Mia Walker is a storyteller.
She loves to read — she reads around 100 books a year — and she’s written a few books herself, though they have yet to meet a publisher’s pen.
She’s passionate about telling her story — a story she said is often misrepresented, overlooked or treated as a side plot in many stories told by authors who don’t understand her experience.
As a blind senior attending Wasatch High School, she’s had to tell her story several times, and not just within the pages of her fiction.
“I guess I would consider myself an activist for disability rights and being able to talk about that and to advocate for myself and other disabled people,” she said. “My goal is to share my story and others’ stories so that people are more aware of disability.”
The beginning of that story predates her, she explained, and goes back to when her mother, Merrie Walker, had to advocate for her older brother who is blind just so he could attend school without a long bus ride for a young child. He was 7 at the time.
“It was more than two hours,” Merrie said. “So it would be two and a half hours there, two and a half hours back.”
The challenges the family faced with the education system came early.
“They basically told him that he was never going to be able to learn to read Braille and that he should just listen to books on tape,” Mia said. “My mom was not going to just settle for that. She knew that he could succeed.”
His rocky path paved a smoother way for Mia, and helped her find her early enthusiasm for reading, she said.
“That kind of led me to reading a lot of books and realizing that disability in books and movies is very misrepresented,” Mia said. “I turned a certain age, and I realized that I didn’t have to just write like everyone else wrote.”
She has yet to find many stories that accurately portray the perspective of someone with a disability. As a disabled person with a love of all things storytelling, she became passionate about filling that space.
Mia was chosen as Wasatch High School’s Sterling Scholar in the statewide academic competition’s Vocal Performance category, and she has progressed to win the regional level of the competition for Utah’s Northeast region.
In this year’s statewide Speech and Debate tournament for 5A high schools, she gave a speech inspired by Victor Hugo’s “The Hunchback of Notre Dame.”
The performance, Merrie said, left her with an important message — it’s impossible to adequately and accurately address the harms that befall a minority group unless the messenger is a member of that minority group.

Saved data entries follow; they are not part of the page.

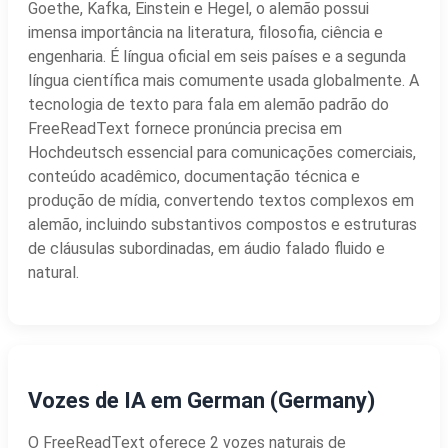
Goethe, Kafka, Einstein e Hegel, o alemão possui
imensa importância na literatura, filosofia, ciência e
engenharia. É língua oficial em seis países e a segunda
língua científica mais comumente usada globalmente. A
tecnologia de texto para fala em alemão padrão do
FreeReadText fornece pronúncia precisa em
Hochdeutsch essencial para comunicações comerciais,
conteúdo acadêmico, documentação técnica e
produção de mídia, convertendo textos complexos em
alemão, incluindo substantivos compostos e estruturas
de cláusulas subordinadas, em áudio falado fluido e
natural.
Vozes de IA em German (Germany)
O FreeReadText oferece 2 vozes naturais de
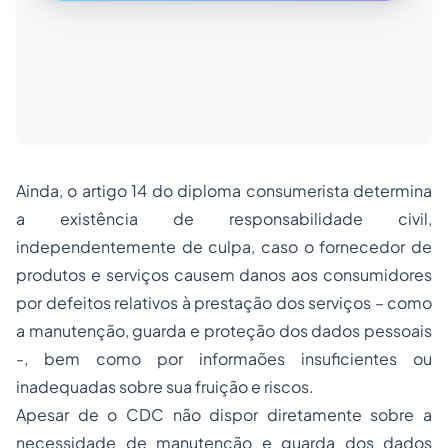
Ainda, o artigo 14 do diploma consumerista determina
a existência de responsabilidade civil,
independentemente de culpa, caso o fornecedor de
produtos e serviços causem danos aos consumidores
por defeitos relativos à prestação dos serviços – como
a manutenção, guarda e proteção dos dados pessoais
-, bem como por informaões insuficientes ou
inadequadas sobre sua fruição e riscos.
Apesar de o CDC não dispor diretamente sobre a
necessidade de manutenção e guarda dos dados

Mia said the speech was in part inspired by Amanda Leduc’s “Disfigured: On Fairy Tales, Disability, and Making Space.”
“It was the first book I had read by a disabled author that was talking about ableism and how it had affected society,” Mia said. “She talked about fairy tales and how the portrayal of disability in fairy tales was affecting the way that we were seen in real life.”
Mia called the hunchback a prime example of a character portrayal of a disabled man with pity and sorrow, but not joy.
“For some reason in this media, disability and joy don’t coexist,” Mia said. “So that was what my speech was about is having this very real example of me, a blind person who is happy and who is also sad and who is angry. And it’s just all of this humanity that’s brought to it if you have the right and the ability to tell your own story instead of just being the subject of someone else’s pity or their story.”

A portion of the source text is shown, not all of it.